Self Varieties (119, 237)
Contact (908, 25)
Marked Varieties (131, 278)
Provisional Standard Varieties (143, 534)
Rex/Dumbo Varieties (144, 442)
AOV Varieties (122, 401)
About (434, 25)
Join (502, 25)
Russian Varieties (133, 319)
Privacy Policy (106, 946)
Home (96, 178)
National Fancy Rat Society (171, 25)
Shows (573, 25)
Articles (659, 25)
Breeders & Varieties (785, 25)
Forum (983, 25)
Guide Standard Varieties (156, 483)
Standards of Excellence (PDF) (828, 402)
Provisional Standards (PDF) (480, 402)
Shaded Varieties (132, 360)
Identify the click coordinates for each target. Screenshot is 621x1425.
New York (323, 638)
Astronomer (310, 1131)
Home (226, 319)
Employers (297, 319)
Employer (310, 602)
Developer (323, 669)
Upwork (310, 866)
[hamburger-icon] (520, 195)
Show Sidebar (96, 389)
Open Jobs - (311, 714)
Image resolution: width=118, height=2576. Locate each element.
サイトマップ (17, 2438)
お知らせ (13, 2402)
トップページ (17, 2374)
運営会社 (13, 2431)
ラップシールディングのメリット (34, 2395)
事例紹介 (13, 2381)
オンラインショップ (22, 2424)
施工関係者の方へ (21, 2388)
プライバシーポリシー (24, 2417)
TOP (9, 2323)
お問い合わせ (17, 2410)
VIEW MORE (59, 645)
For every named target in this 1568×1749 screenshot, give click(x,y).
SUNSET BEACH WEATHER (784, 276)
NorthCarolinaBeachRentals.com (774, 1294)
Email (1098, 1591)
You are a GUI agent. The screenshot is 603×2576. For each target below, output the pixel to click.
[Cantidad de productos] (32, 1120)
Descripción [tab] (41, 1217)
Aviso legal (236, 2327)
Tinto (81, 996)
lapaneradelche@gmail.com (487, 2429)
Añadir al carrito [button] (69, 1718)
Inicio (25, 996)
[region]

━━━━━━━━━━━━━━━━

▶ [DIRECTIONS]:
Work out how many lines in the data include "Standards". Answer with the number only.

▶ [FINISHED EXERCISE]:
2